Author: Vivianne Martinez
Courage didn’t come as I expected. It wasn’t a war cry, not a cinematic moment where epic music marks the exact instant you become brave. It came in a whisper, at three in the morning, when I finally dared to write the words I’d been holding back for years: I can’t keep pretending this makes me happy anymore.
Courage, I discovered, is not the absence of fear. It’s making the phone call even when your hands are shaking. That is, not when your entire life has been trained to say “yes.” It’s getting out of bed on those days when the weight of existence feels unbearable, and yet still putting on your shoes, walking out the door, and carrying on.
My greatest act of courage was letting go of someone I loved, but who was slowly destroying me. Everyone expected me to stay, to try one more time, to be patient because “true love requires sacrifice.” But no one told me that sacrifice shouldn’t include sacrificing your own sanity. That you can love someone deeply and still need to save yourself from them.
The night I left, with two suitcases and my heartbreaking with every step, someone asked me if I was sure. “No,” I admitted. “But I’m going to do it anyway.” That’s courage: moving forward even when certainty doesn’t exist, when the path is dark, and you don’t know if there’s solid ground beneath your next step.
Now I live in a small apartment that smells of coffee and freedom. I sleep alone and sometimes wake up crying, but I also wake up without the knot in my stomach that had become so familiar I’d forgotten it wasn’t normal to live like that. Courage didn’t make me stronger overnight. It made me more honest.
I’ve learned that there’s courage in the mundane: in asking for help when you need it, in admitting you’re not okay, in starting therapy, even if it means unpacking traumas you’ve kept boxed up for decades. Looking in the mirror and recognizing that the person staring back at you deserves more than what you’ve been accepting.
Courage is daring to rewrite the narrative that others wrote about your life. That is, saying “this isn’t me” and beginning the painful work of discovering who you really are beneath all the expectations and masks.
My echoes of courage are small: emails I send, even if it takes me three days to write them; difficult conversations I finally have; boundaries I set and maintain, even when I’m called selfish. They are the scars I bear from battles no one saw because they were fought in the silence of my own mind.

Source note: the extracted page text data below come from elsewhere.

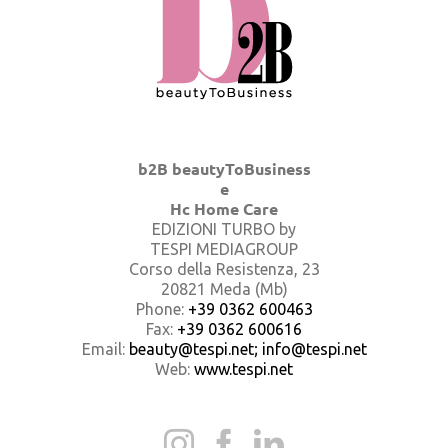
b2B beautyToBusiness
e
Hc Home Care
EDIZIONI TURBO by
TESPI MEDIAGROUP
Corso della Resistenza, 23
20821 Meda (Mb)
Phone:
+39 0362 600463
Fax:
+39 0362 600616
Email:
beauty@tespi.net; info@tespi.net
Web:
www.tespi.net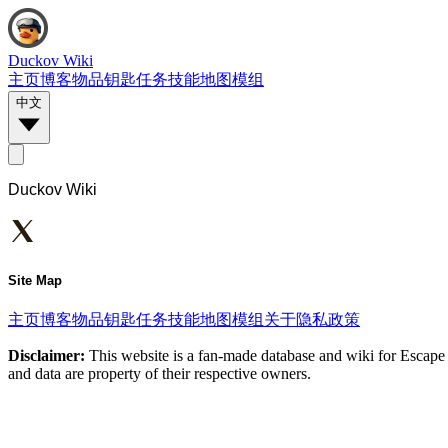
Duckov Wiki
主页
博客
物品
钥匙
任务
技能
地图
模组
中文
Duckov Wiki
Site Map
主页
博客
物品
钥匙
任务
技能
地图
模组
关于
隐私政策
Disclaimer:
This website is a fan-made database and wiki for Escape 
and data are property of their respective owners.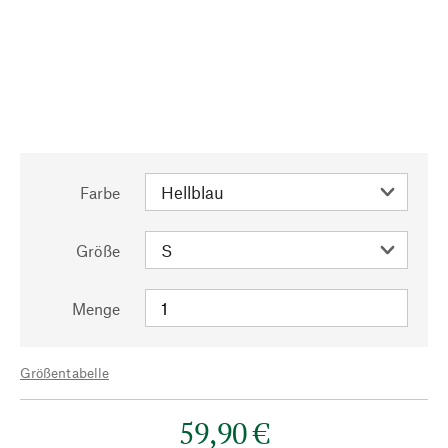
Farbe
Größe
Menge
Größentabelle
59,90 €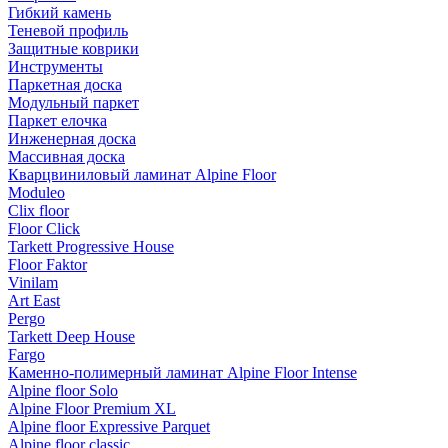
Гибкий камень
Теневой профиль
Защитные коврики
Инструменты
Паркетная доска
Модульный паркет
Паркет елочка
Инженерная доска
Массивная доска
Кварцвиниловый ламинат Alpine Floor
Moduleo
Clix floor
Floor Click
Tarkett Progressive House
Floor Faktor
Vinilam
Art East
Pergo
Tarkett Deep House
Fargo
Каменно-полимерный ламинат Alpine Floor Intense
Alpine floor Solo
Alpine Floor Premium XL
Alpine floor Expressive Parquet
Alpine floor classic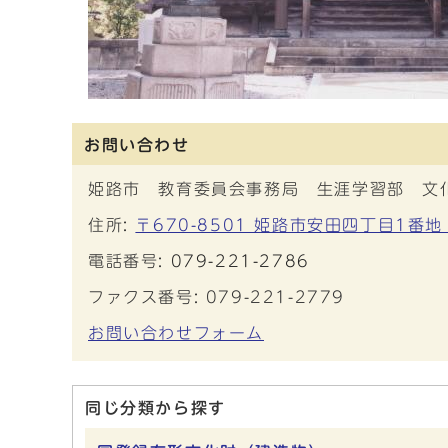
お問い合わせ
姫路市 教育委員会事務局 生涯学習部 文
住所:
〒670-8501 姫路市安田四丁目1番地
電話番号:
079-221-2786
ファクス番号: 079-221-2779
お問い合わせフォーム
同じ分類から探す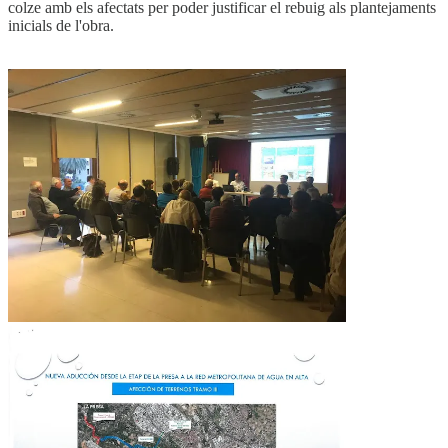
colze amb els afectats per poder justificar el rebuig als plantejaments
inicials de l'obra.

If someone asked me now, “What is courage?” I would say this: it’s the tremor in your voice when you speak your truth anyway. It’s choosing yourself when the world has taught you to choose everyone else first.
It’s whispering “I have courage” until you finally believe it.
Additional information
This piece speaks of a very personal moment of a close friend of mine that went through a difficult moment. Her story inspired me to write this text.